Kemudian pada tahun 1945 – 1949, Indonesia memasuki masa periode revolusi fisik. Periode ini merupakan awal cerita terbentuknya organisasi Kepolisian modern di negara kita dengan ditandai proklamasi Polisi sebagai Kepolisian Negara Republik Indonesia (21 Agustus 1945). Periode ini juga ditandai dengan terbentuknya berbagai sub organisasi dibawah Polri seperti Akademi Polisi, Brigade Mobile, Polisi Wanita, Bhayangkari dan sebagainya.
Periode berikutnya adalah periode Republik Indonesia Serikat (1949 – 1950), dimana sistem Kepolisian saat itu menyesuaikan dengan ketatanegaraan RIS. Hal ini ditandai dengan diangkatnya RS.Soekanto sebagai Kepala Polisi Federal serta munculnya istilah Jawatan Kepolisian.
Memasuki perubahan sistem ketatanegaraan pada medio 1950, sistem Kepolisian di Indonesia memasuki tahapan periode Demokrasi Parlementer (1950 – 1959). Sejarah mencatat pada masa ini lahir panji-panji Polri serta diciptakannya Tri Brata Polri. Masa ini kemudian beralih menjadi periode Demokrasi Terpimpin pada tahun 1959. Pada masa ini, munculah peraturan perundang-undangan yang mengatur tentang Kepolisian, yang diciptakan oleh pemerintah Indonesia, yaitu Undang-undang Nomor 13 Tahun 1961 tentang Ketentuan-ketentuan Pokok Kepolisian Negara Republik Indonesia. Lahirnya undang-undang ini memberikan warna yang cukup signifikan bagi perkembangan ilmu Kepolisian di Indonesia.
Tahapan perkembangan berlanjut pada periode Orde Baru (1966 – 1998). Periode ini ditandai dengan integritas Polri kedalam Angkatan Bersenjata Republik Indonesia (ABRI) sebagai dampak dari terbitnya Keputusan Presiden Nomor 290 tanggal 12 Nopember 1964 yang berisikan kedudukan, tugas, dan tanggung jawab Angkatan Kepolisian RI sebagai bagian dari ABRI. Pada masa inipula, roda organisasi Polri berjalan dengan teratur melalui alih kepemimpinan Polri dari waktu ke waktu.
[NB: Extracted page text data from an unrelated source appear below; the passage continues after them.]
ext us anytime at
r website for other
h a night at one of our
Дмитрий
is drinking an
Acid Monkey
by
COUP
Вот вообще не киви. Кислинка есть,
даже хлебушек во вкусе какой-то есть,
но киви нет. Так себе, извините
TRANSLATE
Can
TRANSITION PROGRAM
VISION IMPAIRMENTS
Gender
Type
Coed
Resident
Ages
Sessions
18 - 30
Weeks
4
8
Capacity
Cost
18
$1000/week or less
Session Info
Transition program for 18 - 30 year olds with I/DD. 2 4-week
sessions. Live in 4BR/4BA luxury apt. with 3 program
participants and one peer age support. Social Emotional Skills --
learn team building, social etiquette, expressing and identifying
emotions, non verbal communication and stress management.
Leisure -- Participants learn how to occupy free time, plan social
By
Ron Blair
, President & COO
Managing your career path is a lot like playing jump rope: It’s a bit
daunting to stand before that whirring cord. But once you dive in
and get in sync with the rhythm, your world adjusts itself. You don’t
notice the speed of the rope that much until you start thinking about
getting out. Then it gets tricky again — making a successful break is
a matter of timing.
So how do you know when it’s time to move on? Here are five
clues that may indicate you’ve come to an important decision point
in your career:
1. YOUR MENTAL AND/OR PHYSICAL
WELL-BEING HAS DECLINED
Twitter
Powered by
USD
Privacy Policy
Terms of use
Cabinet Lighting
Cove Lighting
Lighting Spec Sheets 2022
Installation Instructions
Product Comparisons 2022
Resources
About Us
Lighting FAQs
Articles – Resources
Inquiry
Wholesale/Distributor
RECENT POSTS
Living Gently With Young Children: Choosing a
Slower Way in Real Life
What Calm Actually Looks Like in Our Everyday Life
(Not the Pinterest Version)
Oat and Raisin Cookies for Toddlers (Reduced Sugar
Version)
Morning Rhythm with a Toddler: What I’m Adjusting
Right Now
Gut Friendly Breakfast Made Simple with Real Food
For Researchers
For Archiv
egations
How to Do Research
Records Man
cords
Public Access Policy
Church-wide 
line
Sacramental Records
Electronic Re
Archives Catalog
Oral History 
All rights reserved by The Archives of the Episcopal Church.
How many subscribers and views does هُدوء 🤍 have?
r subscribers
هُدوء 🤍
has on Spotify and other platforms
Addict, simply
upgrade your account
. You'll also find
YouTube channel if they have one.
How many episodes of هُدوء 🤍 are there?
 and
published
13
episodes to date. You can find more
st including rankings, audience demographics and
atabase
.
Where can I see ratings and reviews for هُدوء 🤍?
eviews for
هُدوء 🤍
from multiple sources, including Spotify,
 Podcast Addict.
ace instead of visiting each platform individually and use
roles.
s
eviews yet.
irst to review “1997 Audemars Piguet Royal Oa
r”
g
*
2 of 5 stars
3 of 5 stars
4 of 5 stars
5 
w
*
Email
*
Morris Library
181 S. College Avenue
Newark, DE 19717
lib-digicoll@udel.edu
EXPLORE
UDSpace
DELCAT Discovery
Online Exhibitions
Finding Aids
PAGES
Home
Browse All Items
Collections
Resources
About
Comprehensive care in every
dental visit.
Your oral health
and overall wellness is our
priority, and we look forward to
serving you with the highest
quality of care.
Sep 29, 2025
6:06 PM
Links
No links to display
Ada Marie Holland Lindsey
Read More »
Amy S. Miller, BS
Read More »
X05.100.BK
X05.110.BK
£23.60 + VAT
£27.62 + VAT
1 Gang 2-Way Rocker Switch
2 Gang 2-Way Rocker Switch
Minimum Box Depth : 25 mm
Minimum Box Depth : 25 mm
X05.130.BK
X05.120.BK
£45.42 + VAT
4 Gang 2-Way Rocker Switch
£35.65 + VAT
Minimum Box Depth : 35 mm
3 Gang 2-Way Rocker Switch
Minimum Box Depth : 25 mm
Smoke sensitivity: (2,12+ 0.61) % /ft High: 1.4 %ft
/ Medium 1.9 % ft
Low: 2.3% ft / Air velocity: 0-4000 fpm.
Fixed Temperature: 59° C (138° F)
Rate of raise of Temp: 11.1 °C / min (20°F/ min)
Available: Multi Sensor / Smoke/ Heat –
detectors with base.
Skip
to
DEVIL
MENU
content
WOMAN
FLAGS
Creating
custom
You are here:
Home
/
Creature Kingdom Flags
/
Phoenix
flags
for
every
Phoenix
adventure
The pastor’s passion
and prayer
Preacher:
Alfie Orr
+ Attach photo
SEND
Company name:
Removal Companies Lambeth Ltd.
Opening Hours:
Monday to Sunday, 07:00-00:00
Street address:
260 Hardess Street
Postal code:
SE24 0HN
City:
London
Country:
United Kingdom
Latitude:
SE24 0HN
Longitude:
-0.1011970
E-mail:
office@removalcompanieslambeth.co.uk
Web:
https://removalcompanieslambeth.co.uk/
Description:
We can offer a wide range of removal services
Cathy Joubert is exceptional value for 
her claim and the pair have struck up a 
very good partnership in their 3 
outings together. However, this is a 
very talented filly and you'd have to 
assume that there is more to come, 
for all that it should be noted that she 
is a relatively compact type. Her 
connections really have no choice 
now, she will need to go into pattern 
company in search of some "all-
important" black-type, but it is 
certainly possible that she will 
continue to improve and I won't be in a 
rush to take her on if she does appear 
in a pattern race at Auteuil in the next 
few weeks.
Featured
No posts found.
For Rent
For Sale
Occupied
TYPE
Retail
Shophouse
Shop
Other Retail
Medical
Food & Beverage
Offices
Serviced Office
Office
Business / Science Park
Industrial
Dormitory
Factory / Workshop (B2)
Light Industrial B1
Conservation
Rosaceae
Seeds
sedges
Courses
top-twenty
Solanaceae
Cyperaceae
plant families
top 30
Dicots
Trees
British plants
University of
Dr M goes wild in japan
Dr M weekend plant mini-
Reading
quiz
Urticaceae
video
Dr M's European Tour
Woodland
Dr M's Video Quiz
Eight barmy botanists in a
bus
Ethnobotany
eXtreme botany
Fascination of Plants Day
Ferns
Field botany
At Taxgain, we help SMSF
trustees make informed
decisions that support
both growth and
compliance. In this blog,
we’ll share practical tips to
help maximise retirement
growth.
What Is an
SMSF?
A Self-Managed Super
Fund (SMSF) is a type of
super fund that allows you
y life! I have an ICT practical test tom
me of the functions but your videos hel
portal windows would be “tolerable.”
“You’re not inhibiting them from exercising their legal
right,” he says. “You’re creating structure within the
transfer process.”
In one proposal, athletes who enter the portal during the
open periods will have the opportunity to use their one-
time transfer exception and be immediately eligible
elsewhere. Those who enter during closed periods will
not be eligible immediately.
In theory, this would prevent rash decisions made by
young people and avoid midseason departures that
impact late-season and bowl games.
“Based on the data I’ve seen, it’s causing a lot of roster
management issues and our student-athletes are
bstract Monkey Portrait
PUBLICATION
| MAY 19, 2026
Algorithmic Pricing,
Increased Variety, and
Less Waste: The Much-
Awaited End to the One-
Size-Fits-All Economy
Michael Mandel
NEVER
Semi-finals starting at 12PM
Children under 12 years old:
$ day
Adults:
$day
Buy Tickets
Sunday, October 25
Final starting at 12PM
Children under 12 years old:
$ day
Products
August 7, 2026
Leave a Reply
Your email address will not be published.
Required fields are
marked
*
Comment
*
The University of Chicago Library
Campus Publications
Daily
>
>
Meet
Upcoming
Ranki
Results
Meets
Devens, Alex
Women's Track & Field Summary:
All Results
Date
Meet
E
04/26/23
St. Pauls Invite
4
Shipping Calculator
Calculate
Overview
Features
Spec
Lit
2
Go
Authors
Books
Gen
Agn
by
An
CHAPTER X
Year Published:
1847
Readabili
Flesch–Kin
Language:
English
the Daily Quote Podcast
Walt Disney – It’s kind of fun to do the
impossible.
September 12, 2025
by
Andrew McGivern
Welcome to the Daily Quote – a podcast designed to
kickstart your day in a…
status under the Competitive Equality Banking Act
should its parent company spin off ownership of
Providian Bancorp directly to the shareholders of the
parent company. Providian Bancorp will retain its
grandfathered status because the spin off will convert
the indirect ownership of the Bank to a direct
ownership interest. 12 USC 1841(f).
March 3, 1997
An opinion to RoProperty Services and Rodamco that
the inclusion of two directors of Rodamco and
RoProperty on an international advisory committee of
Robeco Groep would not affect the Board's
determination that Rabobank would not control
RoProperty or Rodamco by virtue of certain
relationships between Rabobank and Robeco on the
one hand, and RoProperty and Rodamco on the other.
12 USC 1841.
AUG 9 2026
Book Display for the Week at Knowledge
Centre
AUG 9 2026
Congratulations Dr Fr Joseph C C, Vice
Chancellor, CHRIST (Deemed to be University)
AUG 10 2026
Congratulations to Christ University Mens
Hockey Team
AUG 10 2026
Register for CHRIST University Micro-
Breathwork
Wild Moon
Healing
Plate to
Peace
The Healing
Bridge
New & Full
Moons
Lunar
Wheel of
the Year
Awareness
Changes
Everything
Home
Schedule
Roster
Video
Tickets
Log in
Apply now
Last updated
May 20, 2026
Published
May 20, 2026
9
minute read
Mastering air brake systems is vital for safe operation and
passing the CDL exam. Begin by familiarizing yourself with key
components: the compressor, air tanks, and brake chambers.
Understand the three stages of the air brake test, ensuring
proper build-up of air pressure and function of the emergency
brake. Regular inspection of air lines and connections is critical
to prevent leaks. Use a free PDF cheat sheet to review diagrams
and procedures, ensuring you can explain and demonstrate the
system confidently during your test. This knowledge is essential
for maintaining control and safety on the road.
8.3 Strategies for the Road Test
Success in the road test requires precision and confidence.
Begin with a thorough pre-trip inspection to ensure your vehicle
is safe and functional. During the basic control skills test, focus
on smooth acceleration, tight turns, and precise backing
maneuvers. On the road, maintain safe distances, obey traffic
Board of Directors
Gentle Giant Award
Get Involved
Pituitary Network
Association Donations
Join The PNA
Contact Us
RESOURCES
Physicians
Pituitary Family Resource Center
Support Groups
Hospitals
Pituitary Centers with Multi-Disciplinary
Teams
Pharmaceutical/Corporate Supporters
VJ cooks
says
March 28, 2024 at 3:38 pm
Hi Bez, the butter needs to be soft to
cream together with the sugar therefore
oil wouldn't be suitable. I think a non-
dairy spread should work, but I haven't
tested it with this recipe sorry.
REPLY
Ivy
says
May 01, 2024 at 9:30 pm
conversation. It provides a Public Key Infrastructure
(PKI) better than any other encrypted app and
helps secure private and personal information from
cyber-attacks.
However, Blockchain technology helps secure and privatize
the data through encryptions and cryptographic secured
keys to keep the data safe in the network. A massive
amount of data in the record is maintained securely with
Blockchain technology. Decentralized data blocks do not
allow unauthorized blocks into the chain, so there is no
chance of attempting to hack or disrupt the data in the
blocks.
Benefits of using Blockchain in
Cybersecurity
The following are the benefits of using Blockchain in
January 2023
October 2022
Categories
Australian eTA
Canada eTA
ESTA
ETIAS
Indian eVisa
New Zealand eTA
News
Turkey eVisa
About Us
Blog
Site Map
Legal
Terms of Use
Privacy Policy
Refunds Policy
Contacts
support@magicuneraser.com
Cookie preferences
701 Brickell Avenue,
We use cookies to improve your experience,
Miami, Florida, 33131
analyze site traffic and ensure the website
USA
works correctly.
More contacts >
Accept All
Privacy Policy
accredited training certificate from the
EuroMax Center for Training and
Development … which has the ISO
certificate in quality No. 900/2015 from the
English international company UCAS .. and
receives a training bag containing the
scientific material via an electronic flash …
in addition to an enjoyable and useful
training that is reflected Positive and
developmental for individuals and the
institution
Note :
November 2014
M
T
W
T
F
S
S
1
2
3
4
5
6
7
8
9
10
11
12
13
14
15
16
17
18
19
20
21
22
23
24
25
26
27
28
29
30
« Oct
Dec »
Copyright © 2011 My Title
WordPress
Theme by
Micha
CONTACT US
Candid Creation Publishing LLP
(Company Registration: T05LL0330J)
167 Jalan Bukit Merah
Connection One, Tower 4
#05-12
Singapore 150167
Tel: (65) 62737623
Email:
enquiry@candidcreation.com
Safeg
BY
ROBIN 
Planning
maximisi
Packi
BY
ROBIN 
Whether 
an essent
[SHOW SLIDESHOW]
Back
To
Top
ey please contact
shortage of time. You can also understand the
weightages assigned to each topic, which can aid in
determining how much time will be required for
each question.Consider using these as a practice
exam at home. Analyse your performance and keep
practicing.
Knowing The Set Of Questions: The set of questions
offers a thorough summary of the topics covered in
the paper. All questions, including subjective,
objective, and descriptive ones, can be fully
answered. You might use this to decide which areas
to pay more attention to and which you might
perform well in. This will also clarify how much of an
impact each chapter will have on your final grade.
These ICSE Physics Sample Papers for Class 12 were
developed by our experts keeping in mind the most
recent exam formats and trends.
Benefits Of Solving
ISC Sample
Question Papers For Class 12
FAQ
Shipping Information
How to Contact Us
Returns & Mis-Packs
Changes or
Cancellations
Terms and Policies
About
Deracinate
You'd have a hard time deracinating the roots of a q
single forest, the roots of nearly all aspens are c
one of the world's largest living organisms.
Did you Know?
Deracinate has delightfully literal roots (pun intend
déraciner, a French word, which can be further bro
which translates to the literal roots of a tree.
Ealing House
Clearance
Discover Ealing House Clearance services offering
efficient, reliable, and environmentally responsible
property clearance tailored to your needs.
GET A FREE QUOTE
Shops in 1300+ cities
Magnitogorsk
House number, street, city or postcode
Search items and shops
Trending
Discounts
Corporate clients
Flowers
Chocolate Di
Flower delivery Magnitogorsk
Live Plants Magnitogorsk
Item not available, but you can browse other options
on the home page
Selain itu pula, masa ini juga dicatat sebagai periode lahirnya peraturan dalam beracara pidana dengan dikeluarkannya Undang-undang Nomor 8 Tahun 1981 tentang Kitab Undang-undang Hukum Acara Pidana.
Pasca reformasi 1998 yang ditandai dengan runtuhnya rezim Orde Baru, periode sistem Kepolisian memasuki tahap periode reformasi. Periode ini ditandai dengan pemisahan Polri dari ABRI (TNI) melalui Ketetapan MPR RI Nomor VI Tahun 2000 tentang Pemisahan Tentara Nasional Indonesia (TNI) dan Kepolisian Negara Republik Indonesia (Polri) dan juga Ketetapan MPR RI No.VII/MPR/2000 tentang Peran Tentara Nasional Indonesia dan Peran Kepolisian Negara Republik Indonesia.
Tahapan periode ini membentuk Kepolisian Negara Republik Indonesia menjadi sebuah organisasi yang besar dengan berbagai domain yang mengaturnya. Domain inilah yang menjadi unsur-unsur pembentuk dari ilmu Kepolisian sebagai sebuah profesi. Profesi itu sendiri memerlukan adanya upaya pelembagaan (institusionalisasi) dan pembakuan profesi dalam masyarakat sehingga secara sosiologis mendapat pengakuan dari masyarakat dan keberadaannya dirasakan serta bermanfaat bagi masyarakat luas. Hal ini untuk mewujudkan eksistensi ilmu Kepolisian sebagai salah satu bidang ilmu yang bersifat interdisipliner.
II. PEMBAHASAN
A. Pengertian-Pengertian
Pada bagian ini, penulis mencoba menguraikan mengenai pengertian-pengertian dasar yang terkait dengan Kepolisian sebagai sebuah sistem dan organisasi yang ditinjau dari aspek historisnya.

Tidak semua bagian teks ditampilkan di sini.